Oh be careful little eyes what you see
Oh be careful little eyes what you see
There's a Father up above,
and He's looking down in love,
So be careful little eyes what you see.


Oh be careful little hands what you touch
Oh be careful little hands what you touch
There's a Father up above,
and He's looking down in love,
So be careful little hands what you touch.


Oh be careful little mouth what you say
Oh be careful little mouth what you say
There's a Father up above,
and He's looking down in love,
So be careful little mouth what you say.


Infatti, conoscendo la storia, diventa una pesante allusione alle violenze che subiva la bambina. Occhi che la guardano come non dovrebbero, mani e bocca che le fanno ciò che non dovrebbero mai fare. E Red Barrels fa una cosa semplice, ma potente: rappresenta il mostro proprio con due occhi penetranti, una lingua chilometrica e molteplici mani, una delle quali, come è stato notato, impegnata nell'atto di masturbarsi. Non avrebbero potuto rappresentarlo meglio. Come se il suo aspetto non bastasse, il mostro è anche incredibilmente forte e veloce, e spesso appare all'improvviso davanti a noi quando eravamo convinti di essercelo lasciato alle spalle.
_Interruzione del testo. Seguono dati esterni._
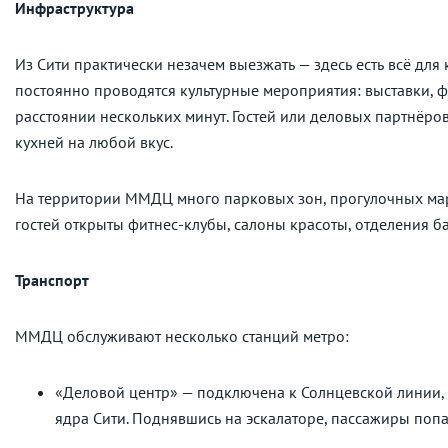
Инфраструктура
Из Сити практически незачем выезжать — здесь есть всё для
постоянно проводятся культурные мероприятия: выставки, ф
расстоянии нескольких минут. Гостей или деловых партнёр
кухней на любой вкус.
На территории ММДЦ много парковых зон, прогулочных марш
гостей открыты фитнес-клубы, салоны красоты, отделения б
Транспорт
ММДЦ обслуживают несколько станций метро:
«Деловой центр» — подключена к Солнцевской линии, 
ядра Сити. Поднявшись на эскалаторе, пассажиры поп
Da infarto, insomma.


Giudizio finale: 7.5/10


Per quanto riguarda la storia principale, sebbene a volte pecchi di qualche lieve mancanza, Outlast 2 riesce comunque a conquistare (e terrorizzare) il giocatore, anche con i dettagli, come la donna che canta la ninna nanna ai bambini morti, o la pioggia di sangue. Si tratta di un titolo disturbante, che vuole prendere ogni tabù immaginabile e rappresentarlo, e riuscirà a rimanervi nella testa per un po'.
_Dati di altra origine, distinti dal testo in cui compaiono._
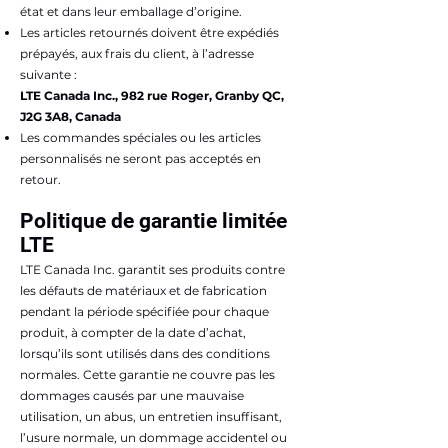
état et dans leur emballage d’origine.
Les articles retournés doivent être expédiés
prépayés, aux frais du client, à l’adresse
suivante :
LTE Canada Inc., 982 rue Roger, Granby QC,
J2G 3A8, Canada
Les commandes spéciales ou les articles
personnalisés ne seront pas acceptés en
retour.
Politique de garantie limitée
LTE
LTE Canada Inc. garantit ses produits contre
les défauts de matériaux et de fabrication
pendant la période spécifiée pour chaque
produit, à compter de la date d’achat,
lorsqu’ils sont utilisés dans des conditions
normales. Cette garantie ne couvre pas les
dommages causés par une mauvaise
utilisation, un abus, un entretien insuffisant,
l’usure normale, un dommage accidentel ou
Proprio per questa sua volontà di essere hardcore, i giocatori hanno criticato il presunto taglio della scena dell'orgia nelle miniere, criticata dall'Australia (sebbene Red Barrels sostenga che era già previsto che non fosse inclusa nel gioco completo) e di alcuni audio, che si riferirebbero esplicitamente allo stupro di Jessica. A noi basta dirvi che, per quanto la censura sia sbagliata, il gioco non aveva bisogno di quelle scene, soprattutto la seconda, che presumibilmente si sarebbe svolta nell'aula musica, con noi chiusi all'esterno. Quello che succede è già abbastanza esplicito così, e tutto sommato raccontato nel modo giusto, lasciando intuire ciò che può benissimo essere capito anche senza trovarselo davanti: una sorta di finezza narrativa. La scena delle miniere non era più sconvolgente di molte altre, presenti anche in Outlast, è vero. Ma non ne abbiamo sentito particolarmente la mancanza, e ciò di cui non si sente la mancanza, non è necessario. Il gioco di certo non ruotava intorno a quel singolo pezzo, e riesce a spaventare e disgustare più che abbastanza. Fidatevi.